3. Havalimanı direnişi: İşçilerin Gezi’si



3. Havalimanı direnişi, tutuklanan sendikacı ve işçilerle dayanışmak için Almanya’da yapılan etkinliklerden ikincisi Frankfurt kentinde, Kültürlerarası Gençlik Derneği’nde (Interkulturelles Jugendlich) düzenlendi


Hepimizin umudunu tazeleyen “işçilerin Gezi’si” denilebilecek 3. Havalimanı işçilerinin isyanı devasa öfke patlamasının dışavurumuydu. İki sınıfın açık çarpışması, karşı karşıya gelmesiydi.

Tutuklu sendika yöneticileri ve işçiler ile dayanışma etkinliğinin ikincisi Almanya’nın Frankfurt kentinde Kültürlerarası Gençlik Derneği’nde (Interkulturelles Jugendlich) düzenlendi.
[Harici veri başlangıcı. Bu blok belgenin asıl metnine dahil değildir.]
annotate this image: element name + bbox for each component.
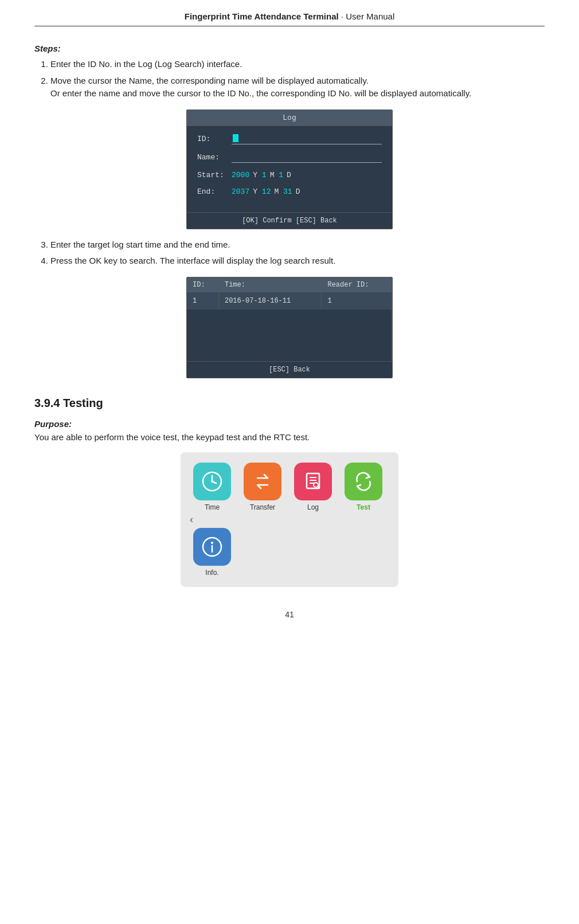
app-grid-2: Info.	[190, 528, 389, 577]
log-start-d: D	[287, 171, 291, 179]
time-icon-bg	[193, 463, 231, 500]
app-menu-container: Time Transfer	[181, 452, 398, 587]
log-start-row: Start: 2000 Y 1 M 1 D	[197, 171, 382, 179]
test-label: Test	[357, 503, 370, 511]
app-grid: Time Transfer	[190, 463, 389, 511]
log-start-y: Y	[253, 171, 262, 179]
steps-list: Enter the ID No. in the Log (Log Search)…	[50, 58, 545, 100]
log-id-input	[232, 134, 382, 144]
svg-point-3	[211, 480, 213, 483]
page-header: Fingerprint Time Attendance Terminal · U…	[34, 11, 545, 26]
log-name-label: Name:	[197, 153, 232, 162]
header-subtitle: User Manual	[346, 11, 394, 21]
svg-point-11	[211, 542, 213, 544]
log-id-row: ID:	[197, 134, 382, 144]
log-terminal-screen: Log ID: Name: Start: 2000 Y 1 M 1 D End:…	[186, 109, 393, 229]
info-icon	[201, 536, 223, 558]
app-icon-time: Time	[190, 463, 234, 511]
result-col-id: ID:	[187, 277, 218, 292]
result-terminal-screen: ID: Time: Reader ID: 1 2016-07-18-16-11 …	[186, 277, 393, 378]
result-table-header-row: ID: Time: Reader ID:	[187, 277, 392, 292]
steps-label: Steps:	[34, 44, 545, 53]
step-4: Press the OK key to search. The interfac…	[50, 255, 545, 268]
log-end-m: M	[274, 187, 283, 196]
log-end-label: End:	[197, 187, 232, 196]
result-data-row: 1 2016-07-18-16-11 1	[187, 292, 392, 310]
info-label: Info.	[205, 569, 218, 577]
transfer-icon-bg	[244, 463, 281, 500]
result-col-reader: Reader ID:	[322, 277, 392, 292]
clock-icon	[201, 471, 223, 492]
header-dot: ·	[341, 11, 346, 21]
result-empty-row-2	[187, 327, 392, 344]
log-end-month: 12	[262, 187, 271, 196]
log-id-cursor	[233, 134, 238, 142]
log-start-m: M	[270, 171, 279, 179]
test-icon-bg	[345, 463, 382, 500]
result-table: ID: Time: Reader ID: 1 2016-07-18-16-11 …	[187, 277, 392, 361]
chevron-row: ‹	[190, 514, 389, 526]
log-screen-body: ID: Name: Start: 2000 Y 1 M 1 D End: 203…	[187, 126, 392, 212]
log-screen-title: Log	[187, 110, 392, 126]
refresh-icon	[353, 471, 374, 492]
transfer-label: Transfer	[250, 503, 275, 511]
log-end-y: Y	[253, 187, 262, 196]
app-icon-log: Log	[291, 463, 335, 511]
steps-list-2: Enter the target log start time and the …	[50, 238, 545, 268]
result-id-value: 1	[187, 292, 218, 310]
log-name-input	[232, 152, 382, 163]
log-end-year: 2037	[232, 187, 249, 196]
log-search-icon	[302, 471, 324, 492]
log-end-d: D	[296, 187, 300, 196]
log-end-row: End: 2037 Y 12 M 31 D	[197, 187, 382, 196]
result-col-time: Time:	[218, 277, 321, 292]
step-2-extra: Or enter the name and move the cursor to…	[50, 88, 471, 98]
log-icon-bg	[294, 463, 332, 500]
purpose-label: Purpose:	[34, 419, 545, 429]
page-number: 41	[34, 610, 545, 619]
section-394-heading: 3.9.4 Testing	[34, 397, 545, 410]
result-reader-value: 1	[322, 292, 392, 310]
app-icon-test: Test	[341, 463, 386, 511]
step-3: Enter the target log start time and the …	[50, 238, 545, 252]
log-name-row: Name:	[197, 152, 382, 163]
result-time-value: 2016-07-18-16-11	[218, 292, 321, 310]
purpose-text: You are able to perform the voice test, …	[34, 432, 545, 442]
log-start-year: 2000	[232, 171, 249, 179]
step-1: Enter the ID No. in the Log (Log Search)…	[50, 58, 545, 71]
info-icon-bg	[193, 528, 231, 566]
log-screen-footer: [OK] Confirm [ESC] Back	[187, 212, 392, 229]
log-end-day: 31	[283, 187, 292, 196]
result-empty-row-1	[187, 310, 392, 327]
log-start-month: 1	[262, 171, 267, 179]
step-2: Move the cursor the Name, the correspond…	[50, 75, 545, 100]
log-label: Log	[307, 503, 319, 511]
app-icon-transfer: Transfer	[240, 463, 285, 511]
time-label: Time	[205, 503, 220, 511]
log-id-label: ID:	[197, 135, 232, 143]
result-empty-row-3	[187, 344, 392, 361]
log-start-label: Start:	[197, 171, 232, 179]
log-start-day: 1	[279, 171, 283, 179]
app-icon-info: Info.	[190, 528, 234, 577]
transfer-icon	[252, 471, 273, 492]
chevron-left-icon: ‹	[190, 514, 193, 526]
header-title: Fingerprint Time Attendance Terminal	[185, 11, 339, 21]
result-screen-footer: [ESC] Back	[187, 361, 392, 378]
Düzenlenen etkinliğe İnşaat İş Sendikası avukatlarından Kazım Bayraktar, İnşaat İş Ankara Temsilcisi Murat Can Çoban ve ATİK Eşbaşkanı aynı zamanda IG Bau İşyeri Temsilcisi Süleyman Gürcan konuşmacı olarak katıldı.
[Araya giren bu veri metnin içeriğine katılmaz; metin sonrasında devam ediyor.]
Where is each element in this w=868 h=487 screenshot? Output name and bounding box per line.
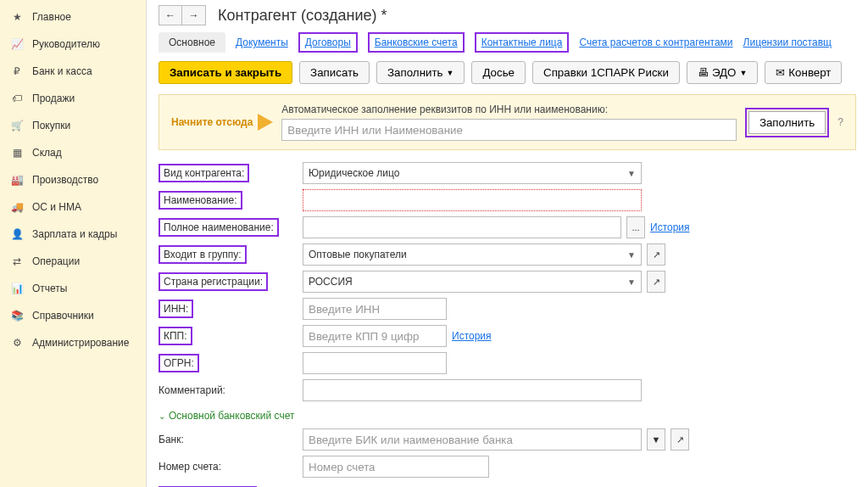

İlk konuşmacı İnşaat İş sendikası avukatlarından Kazım Bayraktar sözlerine içerdeki 3. Havalimanı işçileri ve İnşaat İş Temsilcilerinin selamlarını getirdiğini söyleyerek başladı. Birebir tanık olmadığı fakat içerdeki tutuklu işçiler, sendika temsilcileri, bırakılanların anlatımları, yansıyan görüntü ve videolar ile aslında bu sürecin başından beri birçok kişi gibi tanığı olduğunu söyleyerek sözlerini sürdürdü.

3’üncü Havalimanı işçilerinin devasa öfke patlamasının İnşaat-İş’in de o bölgede bir büro açmaya hazırlandığı, çeşitli bağlantılar kurduğu bir süreçte patladığını söyleyerek devam eden Bayraktar konuşmasına şöyle devam etti.
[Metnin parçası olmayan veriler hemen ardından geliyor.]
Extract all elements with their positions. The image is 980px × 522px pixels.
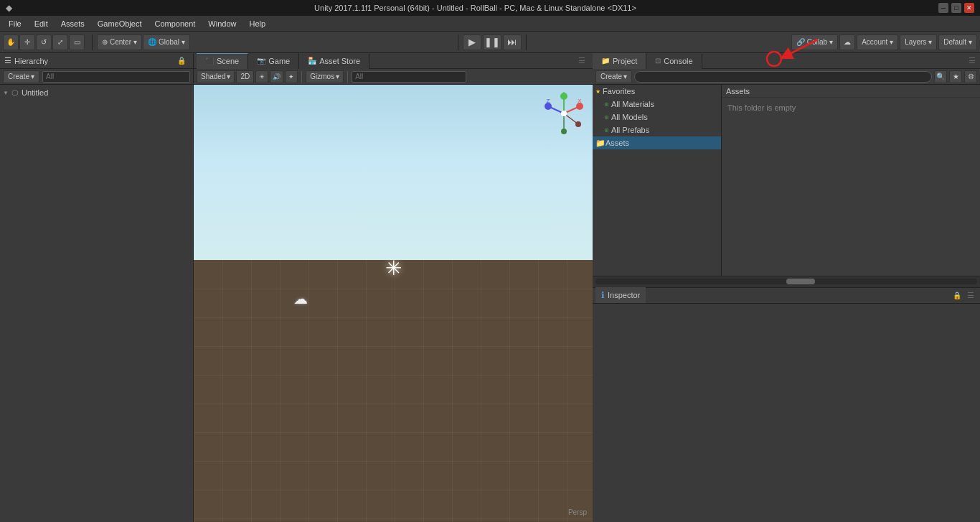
hierarchy-lock-icon[interactable]: 🔒 [177,57,186,65]
empty-folder-message: This folder is empty [727,103,796,112]
project-tab[interactable]: 📁 Project [593,53,646,69]
account-label: Account [862,38,887,46]
toolbar-separator-3 [526,34,527,50]
move-tool-button[interactable]: ✛ [19,34,35,50]
rect-tool-button[interactable]: ▭ [69,34,85,50]
project-scrollbar[interactable] [593,276,980,287]
toolbar-separator-1 [92,34,93,50]
global-icon: 🌐 [148,38,156,46]
scene-tab-label: Scene [217,57,239,65]
game-tab[interactable]: 📷 Game [248,53,299,69]
project-panel-menu-icon[interactable]: ☰ [964,56,980,65]
scene-tab[interactable]: ⬛ Scene [197,53,248,69]
pause-button[interactable]: ❚❚ [483,34,501,50]
create-arrow-icon: ▾ [31,73,34,80]
menu-file[interactable]: File [3,18,27,29]
assets-content: This folder is empty [722,98,980,276]
menu-edit[interactable]: Edit [29,18,54,29]
audio-button[interactable]: 🔊 [270,70,283,83]
gizmos-label: Gizmos [310,73,334,80]
favorites-item[interactable]: ★ Favorites [593,85,721,98]
gizmos-dropdown[interactable]: Gizmos ▾ [306,70,344,83]
center-icon: ⊕ [102,38,108,46]
maximize-button[interactable]: □ [951,3,961,13]
all-models-item[interactable]: ⊛ All Models [593,111,721,123]
project-settings-button[interactable]: ⚙ [964,70,977,83]
account-dropdown[interactable]: Account ▾ [857,34,898,50]
inspector-tab[interactable]: ℹ Inspector [595,287,646,303]
shaded-arrow-icon: ▾ [227,73,230,80]
asset-store-tab[interactable]: 🏪 Asset Store [299,53,369,69]
layout-dropdown[interactable]: Default ▾ [938,34,977,50]
hand-tool-button[interactable]: ✋ [3,34,19,50]
assets-sidebar-item[interactable]: 📁 Assets [593,136,721,149]
menu-assets[interactable]: Assets [55,18,90,29]
menu-help[interactable]: Help [243,18,271,29]
hierarchy-item-untitled[interactable]: ▼ ⬡ Untitled [0,86,193,99]
menu-window[interactable]: Window [202,18,242,29]
menu-gameobject[interactable]: GameObject [92,18,148,29]
scrollbar-track[interactable] [595,279,977,284]
toolbar-separator-2 [458,34,458,50]
assets-header-label: Assets [726,87,750,95]
asset-store-tab-label: Asset Store [319,57,360,65]
scene-viewport[interactable]: ✳ ☁ X Y Z [194,85,593,522]
collab-dropdown[interactable]: 🔗 Collab ▾ [791,34,838,50]
scrollbar-thumb[interactable] [786,279,815,284]
collab-arrow-icon: ▾ [829,38,833,46]
center-arrow-icon: ▾ [133,38,137,46]
inspector-lock-icon[interactable]: 🔒 [953,292,961,299]
hierarchy-search-input[interactable] [42,71,190,83]
all-materials-icon: ⊛ [604,101,609,108]
project-tab-label: Project [613,57,637,65]
scene-search-input[interactable] [352,71,466,83]
center-label: Center [110,38,131,46]
persp-label: Persp [568,508,587,516]
global-dropdown[interactable]: 🌐 Global ▾ [143,34,190,50]
asset-store-tab-icon: 🏪 [308,57,316,65]
fx-button[interactable]: ✦ [285,70,298,83]
hierarchy-header-controls: 🔒 [177,57,189,65]
project-create-button[interactable]: Create ▾ [595,70,632,83]
hierarchy-panel-title: Hierarchy [14,57,48,65]
hierarchy-menu-icon[interactable]: ☰ [4,56,11,65]
all-materials-label: All Materials [611,100,654,108]
all-prefabs-label: All Prefabs [611,126,649,134]
project-star-button[interactable]: ★ [949,70,962,83]
gizmo-svg: X Y Z [542,92,585,135]
all-materials-item[interactable]: ⊛ All Materials [593,98,721,111]
svg-point-10 [575,121,581,127]
lighting-button[interactable]: ☀ [255,70,268,83]
svg-text:Z: Z [547,98,550,104]
hierarchy-item-label: Untitled [22,88,48,97]
playback-controls: ▶ ❚❚ ⏭ [194,34,790,50]
cloud-button[interactable]: ☁ [839,34,855,50]
close-button[interactable]: ✕ [964,3,974,13]
hierarchy-header: ☰ Hierarchy 🔒 [0,53,193,69]
project-search-button[interactable]: 🔍 [934,70,947,83]
rotate-tool-button[interactable]: ↺ [36,34,52,50]
layers-dropdown[interactable]: Layers ▾ [900,34,937,50]
play-button[interactable]: ▶ [463,34,481,50]
step-button[interactable]: ⏭ [503,34,522,50]
hierarchy-create-button[interactable]: Create ▾ [3,70,39,83]
layout-arrow-icon: ▾ [969,38,972,46]
inspector-panel-menu-icon[interactable]: ☰ [964,291,977,300]
project-search-input[interactable] [634,71,932,83]
minimize-button[interactable]: ─ [938,3,948,13]
console-tab[interactable]: ⊡ Console [646,53,702,69]
inspector-tab-icon: ℹ [601,290,605,300]
window-title: Unity 2017.1.1f1 Personal (64bit) - Unti… [12,4,938,12]
shaded-dropdown[interactable]: Shaded ▾ [197,70,235,83]
center-dropdown[interactable]: ⊕ Center ▾ [97,34,142,50]
all-models-icon: ⊛ [604,114,609,121]
2d-button[interactable]: 2D [236,70,254,83]
scene-toolbar: Shaded ▾ 2D ☀ 🔊 ✦ Gizmos ▾ [194,69,593,85]
svg-point-12 [561,129,567,134]
scene-panel-menu-icon[interactable]: ☰ [574,56,590,65]
menu-component[interactable]: Component [149,18,201,29]
all-prefabs-item[interactable]: ⊛ All Prefabs [593,123,721,136]
project-tab-icon: 📁 [601,57,610,65]
pivot-controls: ⊕ Center ▾ 🌐 Global ▾ [97,34,190,50]
scale-tool-button[interactable]: ⤢ [52,34,68,50]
3’üncü Havalimanı işçilerinin isyanına, devletin söylemiyle 10 bin, gerçekte 20-25 bin işçinin yağmur altında çamurlar içinde servis beklerken devasa öfke patlamasından yola çıkarak hepimizin umudunu tazeleyen “İşçilerin Gezisi” diyorum. Kolektif işçi bilincinin ve koşullarının yeşermesinin en zor olduğu bu alanda patlayan isyan bu umudu verdi. Fakat Gezi gibi işçiler de örgütsüzdü.

 

Devletin prestij projesi, binlerce dönümlük bir alana yayılmış işyerinde patlayan isyanın başladığını haber almalarından itibaren (Dev Yapı İş ve İyi Sen gibi sendikaların çalışmalarının ve üyelerinin de olduğu bölgeye) İnşaat İş Sendikası temsilcileri, isyanı üretimden gelen gücün kullanımına, taleplerin elde edilmesine kadar greve doğru evriltmeye çalıştılar.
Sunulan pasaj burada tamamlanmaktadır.